Just as there are certain signs that show how old we are, there are some tell-tale signs showing the age of a website.
In the last century, websites were still comparatively new. I created my first website in 1996 and looking back, it was dreadful. There are so many signs....
1. Opening links in a new window. This was very popular in the dark ages. The idea was to keep people on your own site. What happened, in fact, was that people complained that the back button was 'broken'. Internet users are much smarter now; they know how to navigate back to your site, even if you do direct them to another.
2. "Under construction". Remember when these pages used to have cutesy graphics of men in hard hats? Arrrrgh! But sites should never have 'under construction' or 'coming soon'. If you really can't be bothered to write a couple of paragraphs, don't launch your site. Furthermore, 'coming' soon pages are a disaster for search engines.
3. Underestimating the viewer. You don't have to put links in your copy saying 'click here for our menu' when you have a perfectly good menu link in your navigation. You certainly don't need anything blinking or scrolling. (Both of which, incidentally are against Section 508 recommendations). With a well-designed navigation, your viewers will be perfectly capable of finding their way around; they don't need neon signposts everywhere.

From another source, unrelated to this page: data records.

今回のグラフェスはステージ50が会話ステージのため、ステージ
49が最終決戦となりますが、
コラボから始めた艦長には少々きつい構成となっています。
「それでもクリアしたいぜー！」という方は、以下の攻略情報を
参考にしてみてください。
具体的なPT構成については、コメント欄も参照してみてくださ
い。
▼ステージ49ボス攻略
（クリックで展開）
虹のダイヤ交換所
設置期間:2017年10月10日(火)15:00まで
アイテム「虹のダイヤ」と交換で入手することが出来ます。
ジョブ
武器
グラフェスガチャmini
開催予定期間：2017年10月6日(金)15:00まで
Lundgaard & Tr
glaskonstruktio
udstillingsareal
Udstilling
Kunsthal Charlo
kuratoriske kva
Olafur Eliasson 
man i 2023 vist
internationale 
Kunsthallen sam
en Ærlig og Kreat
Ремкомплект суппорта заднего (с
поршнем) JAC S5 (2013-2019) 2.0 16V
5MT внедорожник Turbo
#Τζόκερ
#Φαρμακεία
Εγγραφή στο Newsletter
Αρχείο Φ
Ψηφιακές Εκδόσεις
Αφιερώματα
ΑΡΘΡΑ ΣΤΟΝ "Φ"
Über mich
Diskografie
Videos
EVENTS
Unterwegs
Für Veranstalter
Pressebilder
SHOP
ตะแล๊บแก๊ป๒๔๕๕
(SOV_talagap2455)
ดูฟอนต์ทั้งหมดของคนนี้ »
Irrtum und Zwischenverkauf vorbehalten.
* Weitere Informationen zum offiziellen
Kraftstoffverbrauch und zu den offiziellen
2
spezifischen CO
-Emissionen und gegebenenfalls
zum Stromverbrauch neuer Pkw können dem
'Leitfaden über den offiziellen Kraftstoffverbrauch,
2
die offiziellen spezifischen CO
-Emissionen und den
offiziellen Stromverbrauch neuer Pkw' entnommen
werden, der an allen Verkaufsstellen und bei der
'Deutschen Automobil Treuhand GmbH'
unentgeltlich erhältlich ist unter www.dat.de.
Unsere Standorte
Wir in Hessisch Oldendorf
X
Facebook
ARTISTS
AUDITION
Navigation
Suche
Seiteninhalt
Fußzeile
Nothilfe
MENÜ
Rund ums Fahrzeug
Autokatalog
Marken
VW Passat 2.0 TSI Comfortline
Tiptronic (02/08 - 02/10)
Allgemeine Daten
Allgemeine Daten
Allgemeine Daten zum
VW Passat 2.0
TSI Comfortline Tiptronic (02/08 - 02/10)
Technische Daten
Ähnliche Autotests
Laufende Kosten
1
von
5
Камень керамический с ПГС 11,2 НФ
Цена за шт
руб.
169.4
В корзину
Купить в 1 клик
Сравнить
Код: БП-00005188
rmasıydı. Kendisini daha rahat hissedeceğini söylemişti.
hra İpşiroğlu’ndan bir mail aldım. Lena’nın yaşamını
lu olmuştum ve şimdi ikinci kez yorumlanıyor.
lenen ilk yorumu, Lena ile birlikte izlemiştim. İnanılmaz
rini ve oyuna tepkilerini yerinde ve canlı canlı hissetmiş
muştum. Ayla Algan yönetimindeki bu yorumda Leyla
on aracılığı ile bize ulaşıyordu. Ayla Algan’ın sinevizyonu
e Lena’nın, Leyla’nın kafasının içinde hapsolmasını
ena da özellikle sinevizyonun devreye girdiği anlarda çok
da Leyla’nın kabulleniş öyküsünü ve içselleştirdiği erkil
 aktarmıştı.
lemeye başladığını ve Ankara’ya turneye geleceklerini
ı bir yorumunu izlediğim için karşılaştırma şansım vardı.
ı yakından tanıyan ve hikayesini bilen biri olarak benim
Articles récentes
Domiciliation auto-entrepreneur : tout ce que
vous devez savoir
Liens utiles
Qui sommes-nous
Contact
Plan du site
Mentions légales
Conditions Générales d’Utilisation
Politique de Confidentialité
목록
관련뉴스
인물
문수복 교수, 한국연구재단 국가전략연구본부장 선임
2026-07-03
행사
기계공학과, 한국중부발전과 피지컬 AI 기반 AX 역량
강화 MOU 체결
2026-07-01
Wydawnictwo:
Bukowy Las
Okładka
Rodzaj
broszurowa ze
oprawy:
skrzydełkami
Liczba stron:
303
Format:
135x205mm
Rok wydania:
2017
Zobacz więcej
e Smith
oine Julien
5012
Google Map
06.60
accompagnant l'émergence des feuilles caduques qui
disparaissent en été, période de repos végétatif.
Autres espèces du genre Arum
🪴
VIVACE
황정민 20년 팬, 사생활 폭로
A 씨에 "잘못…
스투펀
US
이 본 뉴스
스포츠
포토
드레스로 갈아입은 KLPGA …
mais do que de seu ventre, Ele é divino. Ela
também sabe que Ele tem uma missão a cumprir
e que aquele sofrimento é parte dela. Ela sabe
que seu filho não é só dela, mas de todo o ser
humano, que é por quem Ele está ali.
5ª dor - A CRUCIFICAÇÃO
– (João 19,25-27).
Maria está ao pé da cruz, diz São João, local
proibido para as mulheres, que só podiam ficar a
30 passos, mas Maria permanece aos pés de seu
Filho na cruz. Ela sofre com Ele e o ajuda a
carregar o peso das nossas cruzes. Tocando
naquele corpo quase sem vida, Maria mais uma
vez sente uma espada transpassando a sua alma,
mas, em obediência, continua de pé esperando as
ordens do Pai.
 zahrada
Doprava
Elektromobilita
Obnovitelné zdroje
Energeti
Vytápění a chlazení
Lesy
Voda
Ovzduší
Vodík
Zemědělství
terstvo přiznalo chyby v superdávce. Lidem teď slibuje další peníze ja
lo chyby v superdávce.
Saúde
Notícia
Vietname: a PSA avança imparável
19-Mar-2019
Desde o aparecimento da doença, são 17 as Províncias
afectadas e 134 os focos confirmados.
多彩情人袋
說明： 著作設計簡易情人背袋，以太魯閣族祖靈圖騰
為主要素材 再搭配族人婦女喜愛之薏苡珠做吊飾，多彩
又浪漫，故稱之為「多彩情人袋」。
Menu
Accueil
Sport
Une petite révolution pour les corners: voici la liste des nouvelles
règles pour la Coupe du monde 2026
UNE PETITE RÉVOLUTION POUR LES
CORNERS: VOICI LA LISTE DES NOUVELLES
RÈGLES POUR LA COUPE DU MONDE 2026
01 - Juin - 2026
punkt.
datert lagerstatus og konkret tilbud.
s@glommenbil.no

4. Surprising the viewer. This is something that people complain about so much. If they see a link on a website they expect it, understandably, to go to a page - not to a PDF, a Word document or, heaven forbid, open an empty email.
5. Mentioned in # 3 - text links in copy. This is an acceptable convention in wikis and blogs but NOT on a website. What is the viewer to do? "Oh, I am interested in reading this but here's a link. Should I carry on reading or click this link? Oh I don't know ... er ..." This isn't the way you want your valuable visitors to feel.
6. Pop up windows. In the early days, it was considered cool for images and various content to open in a pop up window. Nowadays, just about everyone has pop up blockers so the impression will be that your website just doesn't work.
7. Forms with more than half a dozen fields. At a client's request, I once created for form with 254 fields. Needless to say, no-one ever filled it out. The same goes for required fields. If I am filling out a form that required my phone number, I go somewhere else. In the majority of cases, name, email address and comments should be enough.
8. Animated gifs. Remember that awful rotating email thing? Well, any animated gif is just as annoying.
9. Out-of-date information. Is your website still showing your holiday menu in January? That just shows your viewers that you don't care. Pay attention to autoresponders too; I had an automated message the other day which started with the usual I am out of the office and ended with Happy Thanksgiving.
10. Information in those scrolly little windows. Why? Because you can? They are extremely annoying. The trouble is that many 'designers' learn new tricks and want to use them. Don't let your website be a guinea pig.
... and the list goes on - hit counters, email this page to a friend, guestbooks, make this your homepage, colored scrollbars, cursors that become butterflies or some other image, loud music with no volume control, excessive flash, long-winded content, websites that don't work in all browsers, long load times, poor spelling and grammar, excessive capitalization, use of different fonts, text as graphics, lack of original content, incorrect coding of special characters, lack of good statistics, black hat SEO techniques, email addresses which are not encrypted ... you do know that I could continue all night?
Sorry, I'm hungry!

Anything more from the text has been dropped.